They say Rev. James Close is not much for getting hugs, but whether or not he wants them, this weekend he is apt to get squeezed plenty.

Close, 70 and battling cancer, is retiring from Mercy Home for Boys & Girls after 33 years at the helm of the venerable, 119-year-old orphanage. On Sunday, 1,500 invited guests are expected at a 1 p.m. mass at Holy Family Church in his honor.Seen as a local hero, Close is also something of a national legend to the non-profit agencies that come to him for advice on how to raise millions.

From an impoverished orphanage caring for 89 tough, troubled urban boys in a worn-out 19th Century building, Close built an institution with two sparkling campuses and a $31 million annual budget--98.2 percent of it raised privately.

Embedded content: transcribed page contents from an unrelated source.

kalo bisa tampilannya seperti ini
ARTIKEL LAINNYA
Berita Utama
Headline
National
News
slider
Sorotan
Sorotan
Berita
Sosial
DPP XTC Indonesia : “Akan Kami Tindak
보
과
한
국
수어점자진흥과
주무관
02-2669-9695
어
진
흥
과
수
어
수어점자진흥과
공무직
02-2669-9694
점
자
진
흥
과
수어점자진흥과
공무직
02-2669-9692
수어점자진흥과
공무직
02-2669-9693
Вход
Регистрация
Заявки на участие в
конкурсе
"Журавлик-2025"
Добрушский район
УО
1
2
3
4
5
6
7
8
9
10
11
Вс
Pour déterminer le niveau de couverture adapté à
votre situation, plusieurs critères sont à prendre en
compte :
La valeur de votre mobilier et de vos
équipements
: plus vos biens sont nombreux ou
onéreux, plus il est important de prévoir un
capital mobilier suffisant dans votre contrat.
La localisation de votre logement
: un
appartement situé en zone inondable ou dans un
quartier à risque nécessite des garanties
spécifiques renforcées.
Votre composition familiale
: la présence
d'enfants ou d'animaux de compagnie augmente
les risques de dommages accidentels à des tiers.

Of course, you might not get a lot of hugs for raising money, but you do for raising kids, especially if those kids come to you broken and you send them out into the world whole.

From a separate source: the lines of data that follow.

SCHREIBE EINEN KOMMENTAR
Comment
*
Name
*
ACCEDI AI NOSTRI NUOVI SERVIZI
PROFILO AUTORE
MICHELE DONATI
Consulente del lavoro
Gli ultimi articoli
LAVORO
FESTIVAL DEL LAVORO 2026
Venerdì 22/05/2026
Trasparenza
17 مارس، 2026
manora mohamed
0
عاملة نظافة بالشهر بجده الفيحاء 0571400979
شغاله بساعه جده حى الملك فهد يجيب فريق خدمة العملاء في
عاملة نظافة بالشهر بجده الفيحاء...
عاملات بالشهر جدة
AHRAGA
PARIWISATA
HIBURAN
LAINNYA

Along with a crush of dignitaries, scores of alumni who grew up under Close's supervision are expected on Sunday--people who as adults look back with extreme gratitude for their time at Mercy Home and say meeting Close was the most important event in their lives.

One of those is Edward Gamble, who came to Close as a teenage runaway and now, at 40, is a husband and father working as a special investigator for the Illinois attorney general's office. Gamble vowed to embrace Close on Sunday, like it or not.

"Father Close is not the kind of guy you can walk up to and hug," said Gamble. "He likes to joke and is friendly, but you shake his hand and punch him in the shoulder, that's what he likes, not so much hugs. I hug him, anyway, and I want to give him a hug Sunday."

Close never wanted this job. Ordained in 1963, he spent 10 happy years as a priest at St. John Brebeuf in Niles. At 37, he was a tall, physically imposing man with jovial blue eyes and satisfied with parish work.

But Cardinal John Cody interrupted that dream, summoning Close to his office in July 1973. The no-nonsense cardinal came to the point. Rev. Edward "Jake" Kelly, who had headed the home for nearly four decades, was dying of cancer, and Cody wanted Close to take over the home immediately.

Close, who was barely aware of Mercy, was stunned and disheartened at the prospect.

"I am a chicken, at heart," he said. "The next day I told Cody that, after a night of prayer and reflection, I had decided I could not take the job. `Well,' he said, `I prayed and reflected on this last night, too, and you are going to the Mission of Our Lady of Mercy. Tomorrow.'"

The home he inherited had been taking in boys since 1887. It was a three-story building at 1140 W. Jackson Blvd. amid gritty factories and warehouses.

With no experience in child care or running a residential institution, Close had 89 troubled, unruly adolescent boys to look after, many there as a last resort before reform school.

"It took me a year and a half," he said, "before I could begin to think about a long-range plan of what needed to be done."

In 1934, when Kelly took over the home, the Depression had eaten away at most of Mercy's income sources. So Kelly collected phone directories from cities across the country and, every night, made each boy in the home find a likely Catholic name and pen a hand-written appeal for funds.

It was a pioneering effort at direct-mail fundraising. Those who sent money began to get the home's newsletter, The Waifs' Messenger. Studying the newsletter's mailing list 40 years later, Close realized the home had built an emotional bond with hundreds of donors who still sent money, year after year.

Close decided to go back to school--not for a degree in social work or psychology but for an MBA at Notre Dame.

"I saw that there was a very significant business aspect to what we were doing," said Close. "I decided that I could hire social workers to run our programs with kids, but that I wanted to manage the home."

And that is what he has done ever since.